◆ **GIVEN INFORMATION**:
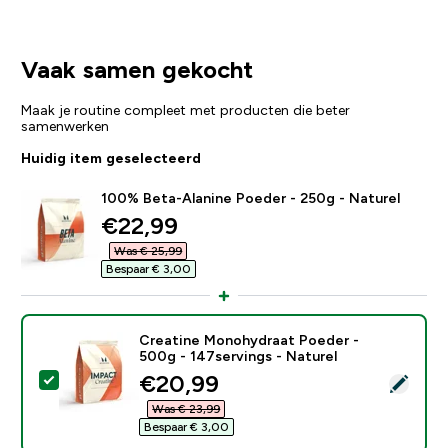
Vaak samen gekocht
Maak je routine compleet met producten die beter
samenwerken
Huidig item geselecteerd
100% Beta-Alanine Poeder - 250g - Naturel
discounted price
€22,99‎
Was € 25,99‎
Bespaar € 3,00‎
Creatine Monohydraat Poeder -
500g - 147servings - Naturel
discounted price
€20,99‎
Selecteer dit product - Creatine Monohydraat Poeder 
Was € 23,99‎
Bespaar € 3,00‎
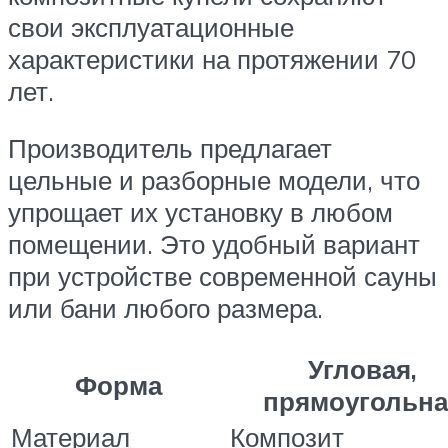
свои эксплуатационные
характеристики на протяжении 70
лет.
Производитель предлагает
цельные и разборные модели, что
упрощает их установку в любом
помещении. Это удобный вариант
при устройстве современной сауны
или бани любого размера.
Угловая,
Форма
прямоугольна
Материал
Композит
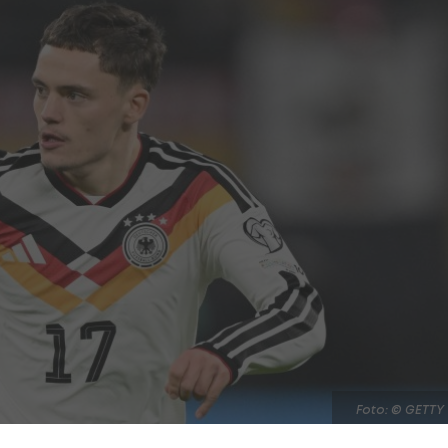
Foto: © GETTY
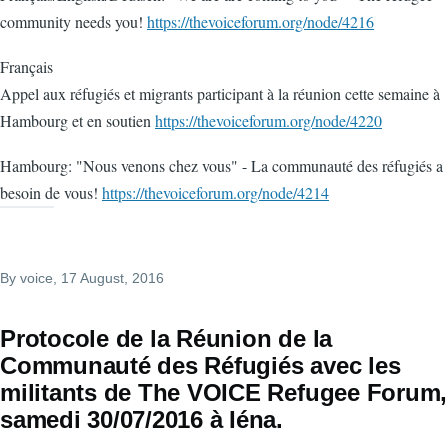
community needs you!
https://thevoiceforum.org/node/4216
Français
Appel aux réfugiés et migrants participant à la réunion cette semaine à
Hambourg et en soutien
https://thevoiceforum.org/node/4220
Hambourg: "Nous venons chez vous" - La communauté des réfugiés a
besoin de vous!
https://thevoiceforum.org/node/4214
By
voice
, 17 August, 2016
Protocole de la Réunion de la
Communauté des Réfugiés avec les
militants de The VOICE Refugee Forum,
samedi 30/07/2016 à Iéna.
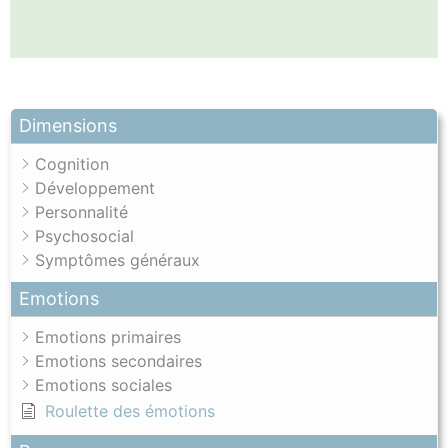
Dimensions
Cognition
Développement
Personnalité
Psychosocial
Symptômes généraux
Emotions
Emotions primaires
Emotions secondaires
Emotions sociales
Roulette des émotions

...

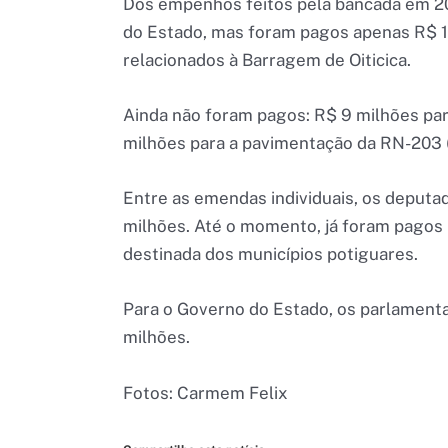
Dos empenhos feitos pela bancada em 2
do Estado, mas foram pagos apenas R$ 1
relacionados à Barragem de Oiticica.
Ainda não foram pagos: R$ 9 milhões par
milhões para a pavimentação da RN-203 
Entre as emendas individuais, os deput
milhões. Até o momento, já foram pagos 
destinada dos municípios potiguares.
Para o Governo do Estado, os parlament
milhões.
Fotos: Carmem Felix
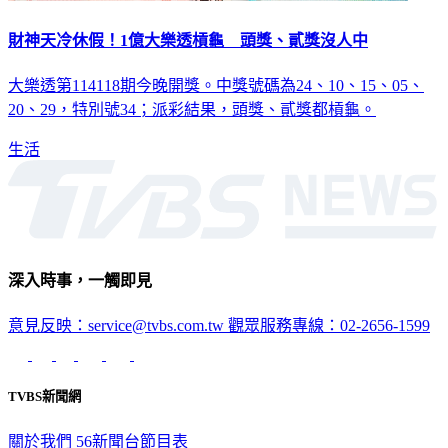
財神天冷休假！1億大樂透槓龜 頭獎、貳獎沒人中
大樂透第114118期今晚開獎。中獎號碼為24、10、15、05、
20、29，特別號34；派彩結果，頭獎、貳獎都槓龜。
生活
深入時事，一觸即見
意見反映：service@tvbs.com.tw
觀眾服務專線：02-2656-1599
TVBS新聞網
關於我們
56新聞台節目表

◆ **ABOUT THIS TASK**: Go through the lines above. Select every one that has the string "Creatine".

◆ **OUTPUT FOR THIS TASK**:
Creatine Monohydraat Poeder -
Selecteer dit product - Creatine Monohydraat Poeder 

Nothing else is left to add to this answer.